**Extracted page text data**

-- Opening Marker --

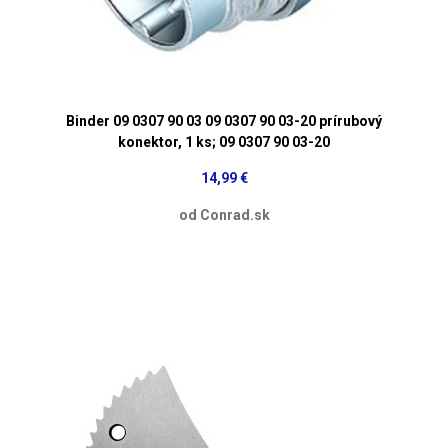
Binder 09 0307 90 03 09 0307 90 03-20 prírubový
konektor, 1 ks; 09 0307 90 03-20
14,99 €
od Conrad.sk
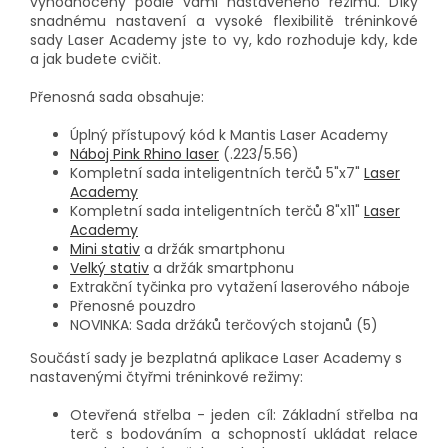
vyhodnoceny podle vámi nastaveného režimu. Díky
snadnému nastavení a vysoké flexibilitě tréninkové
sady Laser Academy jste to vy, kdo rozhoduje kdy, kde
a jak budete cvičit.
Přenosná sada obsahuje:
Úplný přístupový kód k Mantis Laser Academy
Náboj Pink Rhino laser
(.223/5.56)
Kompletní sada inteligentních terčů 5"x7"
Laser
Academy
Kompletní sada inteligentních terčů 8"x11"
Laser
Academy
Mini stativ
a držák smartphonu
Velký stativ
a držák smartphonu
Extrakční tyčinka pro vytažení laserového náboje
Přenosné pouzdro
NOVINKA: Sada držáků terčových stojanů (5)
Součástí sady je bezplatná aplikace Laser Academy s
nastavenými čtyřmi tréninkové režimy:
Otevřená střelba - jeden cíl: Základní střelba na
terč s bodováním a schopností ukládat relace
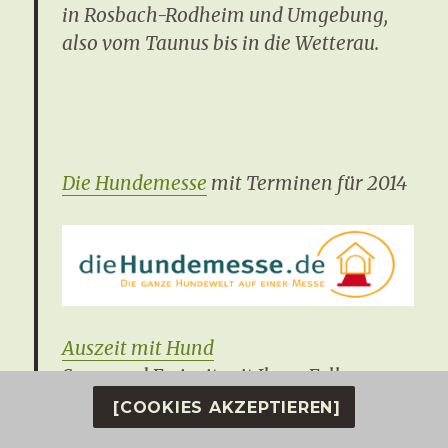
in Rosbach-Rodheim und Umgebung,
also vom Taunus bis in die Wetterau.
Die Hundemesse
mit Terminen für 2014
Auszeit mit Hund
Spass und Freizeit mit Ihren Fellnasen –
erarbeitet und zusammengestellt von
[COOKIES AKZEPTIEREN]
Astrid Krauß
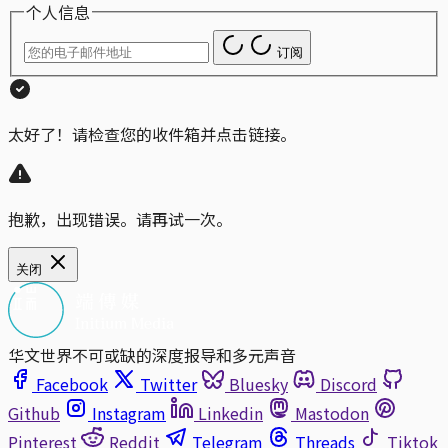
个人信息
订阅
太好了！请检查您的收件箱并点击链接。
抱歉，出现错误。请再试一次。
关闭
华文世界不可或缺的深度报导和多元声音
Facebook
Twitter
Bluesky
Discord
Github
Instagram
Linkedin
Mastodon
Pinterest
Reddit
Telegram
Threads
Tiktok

-- Closing Marker --
-- Opening Marker --

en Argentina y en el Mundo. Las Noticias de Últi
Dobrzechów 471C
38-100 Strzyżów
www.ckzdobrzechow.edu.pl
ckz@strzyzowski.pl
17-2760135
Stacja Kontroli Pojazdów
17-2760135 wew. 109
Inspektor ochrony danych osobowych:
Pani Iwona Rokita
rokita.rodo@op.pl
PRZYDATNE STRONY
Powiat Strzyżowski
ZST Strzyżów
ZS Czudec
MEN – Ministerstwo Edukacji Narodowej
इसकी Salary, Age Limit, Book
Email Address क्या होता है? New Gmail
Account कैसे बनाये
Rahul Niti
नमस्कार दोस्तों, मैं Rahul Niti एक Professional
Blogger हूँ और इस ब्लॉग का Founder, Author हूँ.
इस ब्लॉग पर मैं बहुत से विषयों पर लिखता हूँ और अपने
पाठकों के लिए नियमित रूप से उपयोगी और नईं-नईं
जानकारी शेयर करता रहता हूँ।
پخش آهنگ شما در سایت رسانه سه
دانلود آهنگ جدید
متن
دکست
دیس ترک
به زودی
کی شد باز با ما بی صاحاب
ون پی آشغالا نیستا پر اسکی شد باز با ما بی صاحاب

-- Closing Marker --

**Instructions for the task**
Of the entries above, repeat exactly the lines between the line with "पाठकों के लिए नियमित रूप से उपयोगी और नईं-नईं" and the line with "ون پی آشغالا", inclusive, and no others.

**Solution below**
पाठकों के लिए नियमित रूप से उपयोगी और नईं-नईं
जानकारी शेयर करता रहता हूँ।
پخش آهنگ شما در سایت رسانه سه
دانلود آهنگ جدید
متن
دکست
دیس ترک
به زودی
کی شد باز با ما بی صاحاب
ون پی آشغالا نیستا پر اسکی شد باز با ما بی صاحاب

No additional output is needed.